Princess Haastrup said the situation has been compounded by a drop in cargo volume at the port since the beginning of the year. “Vessel call dropped by half in the first month of this year. Volume also dropped significantly by an average of 27 per cent across the various terminals. Some terminals suffered more drop in volume than this,” she said.
The STOAN Chairman said that only 29 vessels were declared for the Lagos Pilotage District (LPD) between the last week of February and the first week of March 2015. “This number includes tankers, container vessels, general cargo vessels and all. It is very unusual. Ordinarily, about 60 vessels would be declared within the same period,” she said.
The STOAN Chairman also said that some policies of government on importation are affecting volume of cargo handled at the port. She said, “For instance due to the automotive policy, the number of cars/vans discharged in Lagos dropped from 27,000 units in January 2014 to 8,000 units in January 2015.
“It must be noted though that in the first half of 2014, the volume of vehicles imported was extremely high in anticipation of the introduction of the new duty regime on vehicles. Average number of cars/vans for previous years was in the range of 20,000 units per month. We are talking of more than 60 per cent drop in volume here. “For trucks, the volume dropped from 2,700 units in January 2014 to 1,700 units in 2015. The number of trucks discharged in 2014 was in line with the figures of previous years. But in Cotonou port, the total number of cars/vans discharged in January 2015 was 30,000 units against 20,000 units discharged in January 2014. This represents a 50 per cent growth. Similar trends have been registered also for trucks. This means Cotonou is gaining from Nigeria’s loss due to the auto policy as more importers are discharging there to avoid paying the 70 per cent duty and levy in Nigeria. These vehicles will eventually find their way into the Nigerian market,” she said.
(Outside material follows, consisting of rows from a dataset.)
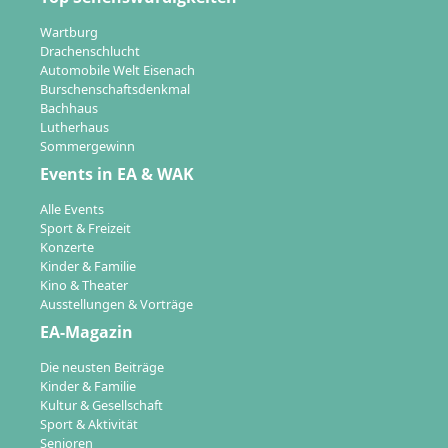
Wartburg
Drachenschlucht
Automobile Welt Eisenach
Burschenschaftsdenkmal
Bachhaus
Lutherhaus
Sommergewinn
Events in EA & WAK
Alle Events
Sport & Freizeit
Konzerte
Kinder & Familie
Kino & Theater
Ausstellungen & Vorträge
EA-Magazin
Die neusten Beiträge
Kinder & Familie
Kultur & Gesellschaft
Sport & Aktivität
Senioren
Haastrup said the same fate has befallen general cargo terminal operators especially those handling rice and fish.
“Terminal operators generally are facing a tough time here. This certainly is not the best of time for our operations. Notwithstanding these challenges though, our members remain committed to deepening reforms at the ports. We have achieved tremendous success in the ports and at our various terminals with well over USD1billion invested collectively by terminal operators and this has resulted in a more efficient port operation. We will continue with the success story. The congestion and vessel queue which we successfully eliminated upon takeover in 2006; upgrading of port facilities and the continuous transformation of our ports in line with the vision of President Goodluck Jonathan are major milestones in the history of the seaports,” she said.